Todo este largo y doloroso proceso ha alcanzado el momento más álgido cuando Francisco ha dado orden de que se publique en las Acta Apostolicae Sedis su propia carta de aprobación de las directrices de los obispos de Buenos Aires. Y no sólo eso, sino que de seguido vino la declaración por la que esta aprobación pontificia pertenecería al “Magisterio auténtico de la Iglesia”.

¿Qué ustedes no saben todo esto? ¿Cómo pueden o no saberlo, o no denunciarlo? ¿Qué les dicen a las personas que acuden a sus confesionarios confusas con esta cuestión?

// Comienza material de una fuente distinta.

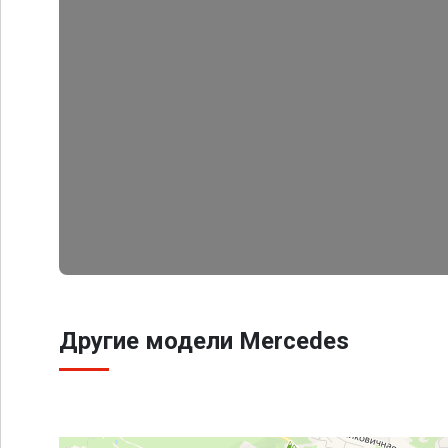
Другие модели Mercedes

Estas directrices, aprobadas por el Papa, contradicen de pleno la Revelación divina que desaprueba por completo el divorcio, así como la enseñanza y la práctica sacramental del Magisterio ordinario y universal infalible de la Iglesia. Y no me lo pueden negar.

 

Estas directrices, aprobadas por el Papa, contradicen de pleno la Revelación divina que desaprueba por completo el divorcio, así como la enseñanza y la práctica sacramental del Magisterio ordinario y universal infalible de la Iglesia. Y no me lo pueden negar. 

 

Por lo tanto, este humilde servidor, y les aseguro que junto a él muchos más, y de una forma cada vez más clara; se siente en conciencia obligado a no callar y a volver de nuevo a corroborar su adhesión a la inmutable doctrina y práctica de la Santa Madre Iglesia Católica sobre la indisolubilidad del matrimonio sacramental.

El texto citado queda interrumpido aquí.